# About 

The goal in this notebook is to train a sequence to sequence model with 
attention on the OpenSubtitles Dataset, with the goal of using each 
turn in the dataset as a target and the concatenation of the two previous 
sentences as the source inputs. 

The goal of the model is to predict next sentences based on previous sentences. 

# Setup 

In [1]:
import sys 
import sklearn 
assert sklearn.__version__ >= "0.20" 
# TensorFlow ≥2.0 is required
import tensorflow as tf
# from tensorflow import keras

assert tf.__version__ >= "2.0"
import tensorflow_text as tf_text 
# Common imports
import numpy as np
import os
# Others 
import transformers 


# to make this notebook's output stable across runs
np.random.seed(42)
tf.random.set_seed(42)

# To plot pretty figures
%matplotlib inline
import matplotlib as mpl
import matplotlib.pyplot as plt
mpl.rc('axes', labelsize=14)
mpl.rc('xtick', labelsize=12)
mpl.rc('ytick', labelsize=12)



## Loading and Preprocessing te Dataset

We will use the daily dialogue dataset to train the language model. 

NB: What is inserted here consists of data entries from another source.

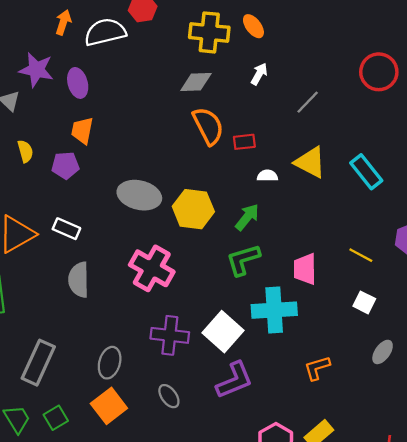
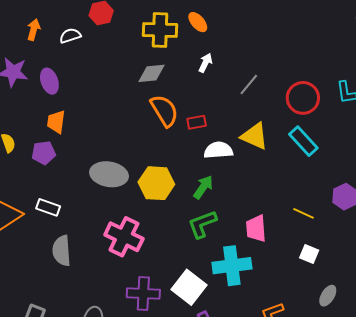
white semicircle: (105, 32) -> (70, 36), size x0.6
red circle: (379, 72) -> (303, 98), moved
white semicircle: (267, 176) -> (218, 150), size x1.6

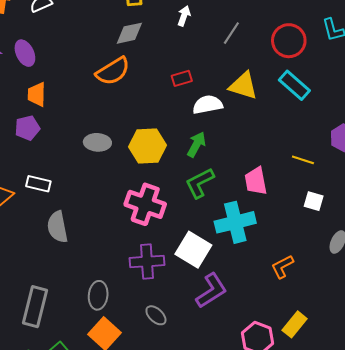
orange semicircle: (164, 111) -> (113, 71), moved, turned 96
gray ellipse: (109, 174) -> (97, 142), size x0.7
pink cross: (124, 237) -> (145, 204), moved

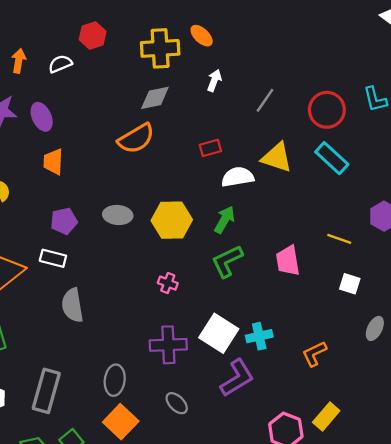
purple pentagon: (27, 128) -> (64, 221), moved
pink cross: (145, 204) -> (168, 283), size x0.5
cyan cross: (235, 222) -> (259, 336), moved, size x0.6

https://arxiv.org/abs/1710.03957

In [2]:
from datasets import list_datasets, load_dataset 

In [3]:
dataset = load_dataset('daily_dialog' ) 

Using custom data configuration default
Reusing dataset daily_dialog (/Users/muhammadumair/.cache/huggingface/datasets/daily_dialog/default/1.0.0/c03444008e9508b8b76f1f6793742d37d5e5f83364f8d573c2747bff435ea55c)
100%|██████████| 3/3 [00:00<00:00, 269.98it/s]


In [4]:
train_dataset_full = dataset["train"]['dialog'] 
test_dataset_full = dataset["test"]['dialog'] 
val_dataset_full = dataset["validation"]['dialog'] 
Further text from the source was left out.